TASK DETAILS -> Filter the entries and keep only the lines where the string "أعرفه" appears.

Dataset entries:
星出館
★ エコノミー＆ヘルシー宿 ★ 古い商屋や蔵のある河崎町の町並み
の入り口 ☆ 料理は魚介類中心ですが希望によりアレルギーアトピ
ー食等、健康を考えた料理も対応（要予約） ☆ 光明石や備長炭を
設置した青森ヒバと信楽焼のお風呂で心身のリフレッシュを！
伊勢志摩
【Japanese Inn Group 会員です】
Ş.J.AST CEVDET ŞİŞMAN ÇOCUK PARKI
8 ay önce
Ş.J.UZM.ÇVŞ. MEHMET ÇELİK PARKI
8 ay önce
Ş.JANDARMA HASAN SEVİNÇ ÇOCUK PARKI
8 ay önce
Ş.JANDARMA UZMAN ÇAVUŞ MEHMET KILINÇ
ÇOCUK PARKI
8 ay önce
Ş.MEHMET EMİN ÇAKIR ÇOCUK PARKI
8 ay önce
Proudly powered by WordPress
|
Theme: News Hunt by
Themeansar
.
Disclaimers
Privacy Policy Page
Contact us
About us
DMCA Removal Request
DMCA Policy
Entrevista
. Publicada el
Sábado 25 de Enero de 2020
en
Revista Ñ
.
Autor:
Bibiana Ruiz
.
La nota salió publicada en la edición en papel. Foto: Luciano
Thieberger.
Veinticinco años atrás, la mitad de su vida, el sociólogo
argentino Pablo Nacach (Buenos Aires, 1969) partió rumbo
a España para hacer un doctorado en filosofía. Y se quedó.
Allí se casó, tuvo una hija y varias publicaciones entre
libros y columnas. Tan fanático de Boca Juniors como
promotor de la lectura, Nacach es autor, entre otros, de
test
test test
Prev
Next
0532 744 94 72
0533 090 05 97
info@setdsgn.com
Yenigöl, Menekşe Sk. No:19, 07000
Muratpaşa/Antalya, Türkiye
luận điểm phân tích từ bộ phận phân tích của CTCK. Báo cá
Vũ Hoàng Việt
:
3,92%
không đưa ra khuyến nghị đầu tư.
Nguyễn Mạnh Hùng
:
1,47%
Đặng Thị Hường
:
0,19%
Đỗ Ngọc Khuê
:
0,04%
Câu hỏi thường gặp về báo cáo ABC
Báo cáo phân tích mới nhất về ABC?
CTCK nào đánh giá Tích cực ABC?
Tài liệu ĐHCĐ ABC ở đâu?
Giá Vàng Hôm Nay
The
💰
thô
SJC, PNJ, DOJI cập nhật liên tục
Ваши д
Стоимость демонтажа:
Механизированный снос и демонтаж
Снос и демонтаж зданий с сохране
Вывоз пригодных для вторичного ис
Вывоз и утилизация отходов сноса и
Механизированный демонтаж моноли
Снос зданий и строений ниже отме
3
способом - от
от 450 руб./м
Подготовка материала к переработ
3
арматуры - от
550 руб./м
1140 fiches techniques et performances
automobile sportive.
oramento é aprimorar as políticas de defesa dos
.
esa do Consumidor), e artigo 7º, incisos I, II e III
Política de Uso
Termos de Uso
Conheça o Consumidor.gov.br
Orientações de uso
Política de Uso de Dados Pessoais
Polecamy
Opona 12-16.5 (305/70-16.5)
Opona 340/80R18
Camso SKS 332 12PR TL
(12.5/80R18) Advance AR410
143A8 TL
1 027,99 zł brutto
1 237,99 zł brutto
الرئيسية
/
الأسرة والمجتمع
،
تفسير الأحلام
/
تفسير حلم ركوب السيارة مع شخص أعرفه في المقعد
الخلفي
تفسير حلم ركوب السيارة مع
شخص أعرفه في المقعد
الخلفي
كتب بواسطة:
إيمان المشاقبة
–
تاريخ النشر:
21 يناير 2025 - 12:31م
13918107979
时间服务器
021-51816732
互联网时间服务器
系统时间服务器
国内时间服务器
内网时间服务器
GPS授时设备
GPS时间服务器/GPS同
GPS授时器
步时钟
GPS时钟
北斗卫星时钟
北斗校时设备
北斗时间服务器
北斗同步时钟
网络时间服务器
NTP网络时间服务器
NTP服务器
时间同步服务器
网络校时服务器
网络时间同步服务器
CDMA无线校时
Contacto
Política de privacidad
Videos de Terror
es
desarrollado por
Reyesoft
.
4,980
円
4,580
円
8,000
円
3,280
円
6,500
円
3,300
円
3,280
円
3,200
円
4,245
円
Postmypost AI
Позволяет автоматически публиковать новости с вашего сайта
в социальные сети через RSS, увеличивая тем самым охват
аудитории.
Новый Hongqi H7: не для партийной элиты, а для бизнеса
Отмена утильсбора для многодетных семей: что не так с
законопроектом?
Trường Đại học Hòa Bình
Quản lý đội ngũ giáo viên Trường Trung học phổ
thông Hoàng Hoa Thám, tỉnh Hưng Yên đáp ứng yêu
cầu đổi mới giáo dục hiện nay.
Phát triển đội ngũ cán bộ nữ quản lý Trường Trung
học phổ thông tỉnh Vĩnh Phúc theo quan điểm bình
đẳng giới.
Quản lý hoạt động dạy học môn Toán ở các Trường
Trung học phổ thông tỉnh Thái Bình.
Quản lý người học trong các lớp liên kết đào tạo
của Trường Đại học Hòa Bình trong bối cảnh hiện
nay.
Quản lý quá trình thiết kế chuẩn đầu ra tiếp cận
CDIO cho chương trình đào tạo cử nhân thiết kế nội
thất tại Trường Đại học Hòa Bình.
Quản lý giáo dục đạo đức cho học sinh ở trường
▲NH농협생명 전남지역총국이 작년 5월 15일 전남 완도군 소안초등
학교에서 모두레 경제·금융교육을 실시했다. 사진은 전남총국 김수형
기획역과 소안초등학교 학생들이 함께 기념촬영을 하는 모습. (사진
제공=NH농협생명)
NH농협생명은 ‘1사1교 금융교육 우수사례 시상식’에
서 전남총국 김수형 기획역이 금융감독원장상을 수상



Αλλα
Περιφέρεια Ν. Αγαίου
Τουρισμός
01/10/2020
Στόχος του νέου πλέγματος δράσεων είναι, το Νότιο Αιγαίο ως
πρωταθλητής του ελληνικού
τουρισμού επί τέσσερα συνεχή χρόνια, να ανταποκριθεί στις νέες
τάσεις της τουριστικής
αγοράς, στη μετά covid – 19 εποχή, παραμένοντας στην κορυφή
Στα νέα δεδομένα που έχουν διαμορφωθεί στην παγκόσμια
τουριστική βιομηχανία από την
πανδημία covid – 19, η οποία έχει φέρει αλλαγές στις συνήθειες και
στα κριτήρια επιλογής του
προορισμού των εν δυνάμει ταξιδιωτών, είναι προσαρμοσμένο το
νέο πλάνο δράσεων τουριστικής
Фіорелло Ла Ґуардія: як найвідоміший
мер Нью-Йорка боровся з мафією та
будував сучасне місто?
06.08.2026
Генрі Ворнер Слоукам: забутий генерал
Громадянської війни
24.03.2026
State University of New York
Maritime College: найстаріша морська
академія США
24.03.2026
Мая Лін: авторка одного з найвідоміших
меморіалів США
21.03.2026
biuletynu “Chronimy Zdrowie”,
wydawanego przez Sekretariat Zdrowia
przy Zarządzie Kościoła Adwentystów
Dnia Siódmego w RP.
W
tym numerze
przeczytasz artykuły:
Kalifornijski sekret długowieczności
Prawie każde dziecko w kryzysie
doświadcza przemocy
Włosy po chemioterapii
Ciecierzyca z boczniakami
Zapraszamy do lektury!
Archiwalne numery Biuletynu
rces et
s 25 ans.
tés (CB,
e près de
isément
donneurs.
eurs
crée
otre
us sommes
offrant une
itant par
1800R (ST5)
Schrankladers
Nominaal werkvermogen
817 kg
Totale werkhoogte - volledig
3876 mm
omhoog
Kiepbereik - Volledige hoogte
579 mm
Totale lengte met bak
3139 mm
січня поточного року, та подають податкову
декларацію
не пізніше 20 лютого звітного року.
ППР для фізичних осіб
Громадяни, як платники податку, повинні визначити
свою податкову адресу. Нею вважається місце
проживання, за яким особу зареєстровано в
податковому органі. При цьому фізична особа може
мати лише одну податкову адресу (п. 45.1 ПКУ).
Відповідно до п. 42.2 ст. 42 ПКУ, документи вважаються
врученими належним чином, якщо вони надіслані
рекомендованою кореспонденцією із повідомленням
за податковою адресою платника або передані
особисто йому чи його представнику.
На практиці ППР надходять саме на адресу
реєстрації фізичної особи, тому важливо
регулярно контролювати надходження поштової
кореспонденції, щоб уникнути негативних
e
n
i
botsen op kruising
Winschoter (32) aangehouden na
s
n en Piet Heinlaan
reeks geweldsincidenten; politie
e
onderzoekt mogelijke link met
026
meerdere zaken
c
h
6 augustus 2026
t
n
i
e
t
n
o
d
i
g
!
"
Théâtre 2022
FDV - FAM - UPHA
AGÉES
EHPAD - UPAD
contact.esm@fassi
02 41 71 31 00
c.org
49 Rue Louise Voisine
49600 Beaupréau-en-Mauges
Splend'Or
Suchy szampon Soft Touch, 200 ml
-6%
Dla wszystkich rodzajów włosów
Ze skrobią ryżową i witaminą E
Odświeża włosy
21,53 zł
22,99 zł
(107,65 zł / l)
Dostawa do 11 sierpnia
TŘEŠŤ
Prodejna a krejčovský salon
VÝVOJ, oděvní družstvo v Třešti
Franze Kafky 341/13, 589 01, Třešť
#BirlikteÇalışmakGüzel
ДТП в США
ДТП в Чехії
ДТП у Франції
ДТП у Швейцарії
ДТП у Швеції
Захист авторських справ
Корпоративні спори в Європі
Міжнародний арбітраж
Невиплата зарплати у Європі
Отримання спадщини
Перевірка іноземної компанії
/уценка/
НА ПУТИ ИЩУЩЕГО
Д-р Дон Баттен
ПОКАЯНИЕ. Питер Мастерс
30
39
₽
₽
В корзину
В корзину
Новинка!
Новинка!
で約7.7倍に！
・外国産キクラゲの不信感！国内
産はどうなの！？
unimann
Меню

OUTPUT FOR THIS TASK ->
تفسير حلم ركوب السيارة مع شخص أعرفه في المقعد
شخص أعرفه في المقعد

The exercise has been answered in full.